Doing the Hard but Right AI Infra Innovation — Interview with Liu Tongxuan, Head of the xLLM Domestic Large Model Inference Engine Community

Honghao Wang

02 Dec 2025 — 3 min read

xLLM: Pioneering Open-Source AI Infrastructure in China

In the age of rapidly advancing domestic large models like DeepSeek, AI Infrastructure (AI Infra) has become as essential as water, electricity, and gas in the digital era.

For years, this critical field was dominated by overseas frameworks such as vLLM and TensorRT-LLM.

That began to change at the end of August, when a young team introduced xLLM — a homegrown inference engine designed to bridge domestic chips and large model applications.

---

December 6: Offline Meetup in Beijing

The xLLM community — founded just three months ago — is hosting a Beijing offline Meetup with the theme:

> “Co-building an Open-Source AI Infra Ecosystem”

Positioned as the central nervous system of AI Infra, xLLM operates much like an intelligent operating system, seamlessly connecting:

Bottom layer: Domestic chips and hardware
Top layer: Large model applications

This enables efficient translation of computing power into real-world intelligent capabilities.

---

The Origin Story: Breaking the Ice for Chinese AI Infra

Liu Tongxuan, project lead, describes the key moment when xLLM’s path was chosen:

> “We were at a crossroads — do we follow the well-trodden path of vLLM or Sglang, or build a brand-new engine tailored for domestic chips?”

The Decision

Option A: Incrementally optimize established frameworks
Option B: Build from scratch — harder, but right

The team chose Option B, setting out to design an engine matching the highest international standards, but deeply optimized for domestic hardware.

---

Key Differentiators

xLLM vs. vLLM / Sglang:

Supports large models and multimodal models:
Text generation
Generative recommendation
Text-to-image & text-to-video AI Generated Content (AIGC)
Hardware compatibility:
Deep optimization for multiple domestic chips
Superior performance on Ascend hardware compared to vllm-ascend
Complete tech stack:
Fully open-sourced large model server components
Features like global request dispatch and dynamic PD separation
From inference engine → full inference services

---

The Team Behind the Breakthrough

Average age: Under 30
Mostly post-95 engineers with just 2–3 years of experience
Achieved core engine build through perseverance and grit

> “A group of young people, powered by determination, took on a challenge few dared to face,” Liu notes proudly.

---

Breaking the Cocoon: Three Strategies for xLLM's Ecosystem Moat

After nearly a year of R&D, xLLM launched on GitHub at the end of August — quickly igniting community interest.

> “We didn’t expect such attention.

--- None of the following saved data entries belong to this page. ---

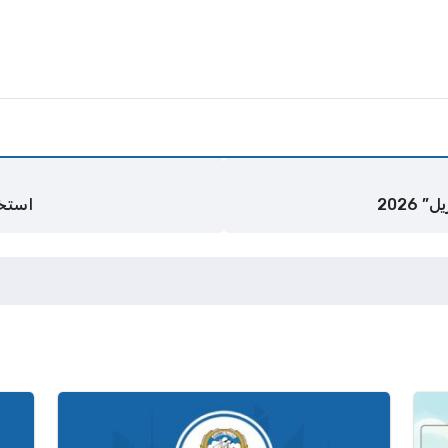
2026
استخ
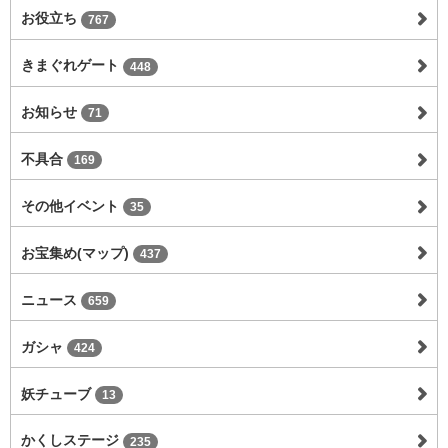
お役立ち
767
きまぐれゲート
448
お知らせ
71
不具合
169
その他イベント
35
お宝集め(マップ)
437
ニュース
659
ガシャ
424
妖チューブ
13
かくしステージ
235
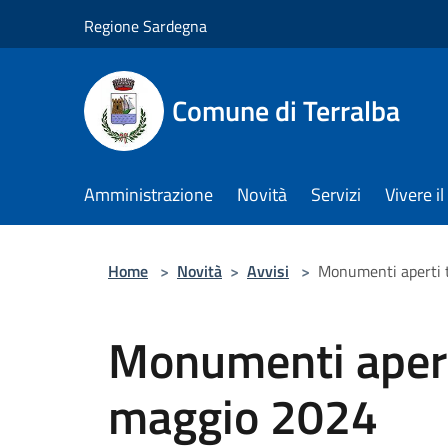
Salta al contenuto principale
Regione Sardegna
Comune di Terralba
Amministrazione
Novità
Servizi
Vivere 
Home
>
Novità
>
Avvisi
>
Monumenti aperti 
Monumenti aperti
maggio 2024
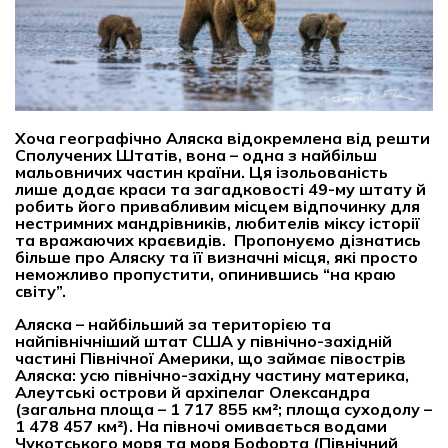
Хоча географічно Аляска відокремлена від решти
Сполучених Штатів, вона
–
одна з найбільш
мальовничих частин країни. Ця ізольованість
лише додає краси та загадковості 49-му штату й
робить його привабливим місцем відпочинку для
нестримних мандрівників, любителів міксу історії
та вражаючих краєвидів. Пропонуємо дізнатись
більше про Аляску та її визначні місця, які просто
неможливо пропустити, опинившись “на краю
світу”.
Аляска – найбільший за територією та
найпівнічніший
штат
США
у північно-західній
частині
Північної Америки
, що займає
півострів
Аляска
: усю північно-західну частину материка,
Алеутські острови
й
архіпелаг Олександра
(загальна площа – 1 717 855 км²; площа суходолу –
1 478 457 км²). На півночі омивається водами
Чукотського
моря та моря
Бофорта
(Північний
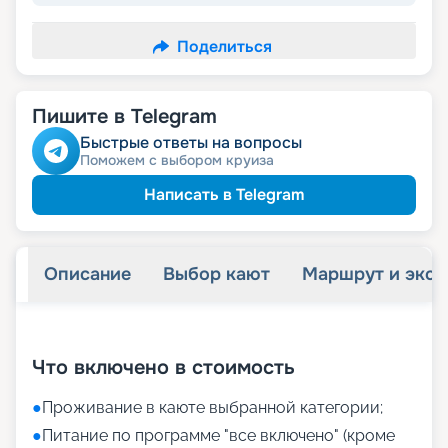
Поделиться
Пишите в Telegram
Быстрые ответы на вопросы
Поможем с выбором круиза
Написать в Telegram
Описание
Выбор кают
Маршрут и экск
+
26
фотографий
Что включено в стоимость
●
Проживание в каюте выбранной категории;
●
Питание по программе "все включено" (кроме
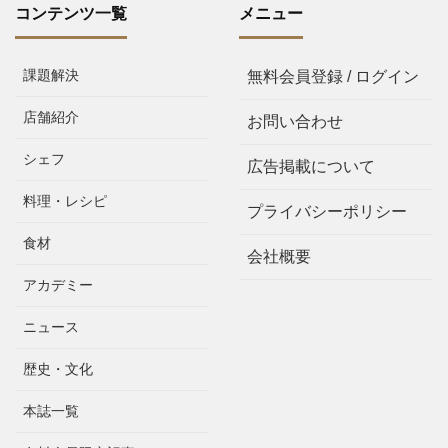
コンテンツ一覧
メニュー
課題解決
無料会員登録 / ログイン
店舗紹介
お問い合わせ
シェフ
広告掲載について
料理・レシピ
プライバシーポリシー
食材
会社概要
アカデミー
ニュース
歴史・文化
本誌一覧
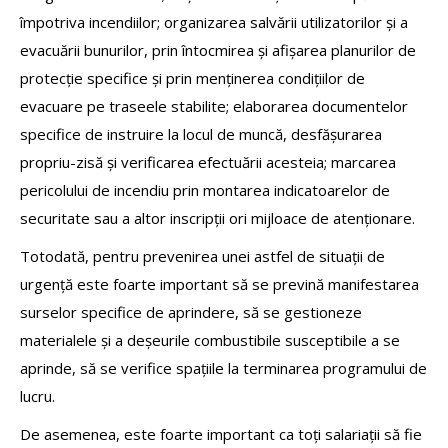
împotriva incendiilor; organizarea salvării utilizatorilor și a
evacuării bunurilor, prin întocmirea și afișarea planurilor de
protecție specifice și prin menținerea condițiilor de
evacuare pe traseele stabilite; elaborarea documentelor
specifice de instruire la locul de muncă, desfășurarea
propriu-zisă și verificarea efectuării acesteia; marcarea
pericolului de incendiu prin montarea indicatoarelor de
securitate sau a altor inscripții ori mijloace de atenționare.
Totodată, pentru prevenirea unei astfel de situații de
urgență este foarte important să se prevină manifestarea
surselor specifice de aprindere, să se gestioneze
materialele și a deșeurile combustibile susceptibile a se
aprinde, să se verifice spațiile la terminarea programului de
lucru.
De asemenea, este foarte important ca toți salariații să fie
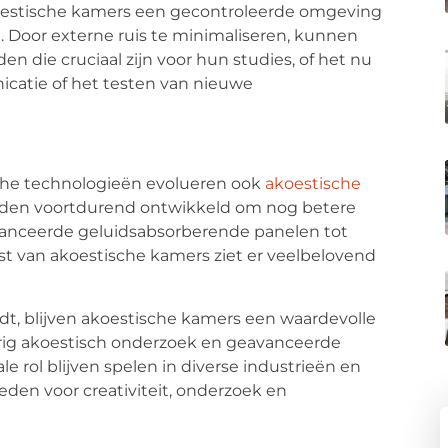
koestische kamers een gecontroleerde omgeving
Door externe ruis te minimaliseren, kunnen
en die cruciaal zijn voor hun studies, of het nu
catie of het testen van nieuwe
che technologieën evolueren ook
akoestische
den voortdurend ontwikkeld om nog betere
avanceerde geluidsabsorberende panelen tot
t van akoestische kamers ziet er veelbelovend
rdt, blijven akoestische kamers een waardevolle
urig akoestisch onderzoek en geavanceerde
 rol blijven spelen in diverse industrieën en
eden voor creativiteit, onderzoek en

It’s still early, with much room to improve architecture and usability,” Liu admits.

Key Early Wins

First deployment in Hangzhou Computing Center
Alignment with State Council’s 'AI+' initiative — accelerating efficient model training and inference
Real-world applications including Xinjiang power plant deployments on domestic integrated machines

---

2025 Roadmap

xLLM’s focus for the next year:

Scenario Depth
Breakthroughs in complex generative systems:
Text-to-video
Generative recommendation
Model Alliance
Deepening partnerships with domestic large model vendors
Rapid response to frontline model updates
Chip Synergy
Extreme performance tuning for domestic chips

Ultimate Goal:

Evolve into a data-center-level “intelligent operating system” under the AI for System paradigm.

---

Ecosystem Synergy: AiToEarn

Open platforms like AiToEarn官网 complement innovations like xLLM by:

AI content generation & publishing across platforms:
Douyin, Kwai, WeChat, Bilibili, Xiaohongshu, Facebook, Instagram, LinkedIn, Threads, YouTube, Pinterest, and X (Twitter)
Analytics tools for performance tracking
AI model ranking (AI模型排名)

This connection between core technical breakthroughs and global content reach amplifies the real-world impact of AI innovation.

---

Final Word from Liu Tongxuan

> “From filling ecosystem gaps to powering Xinjiang’s energy infrastructure, xLLM is turning bottlenecks into accelerators.”

This young team is redefining China’s position in global AI Infra:

From technology followers → to standard setters
Every line of code on GitHub
Every optimized power plant system
A direct contribution to the national Artificial Intelligence Plus strategy

---

Bottom line:

By combining high-performance domestic AI Infra (xLLM) with open content monetization ecosystems (AiToEarn), China is building a self-reliant, globally competitive technological foundation.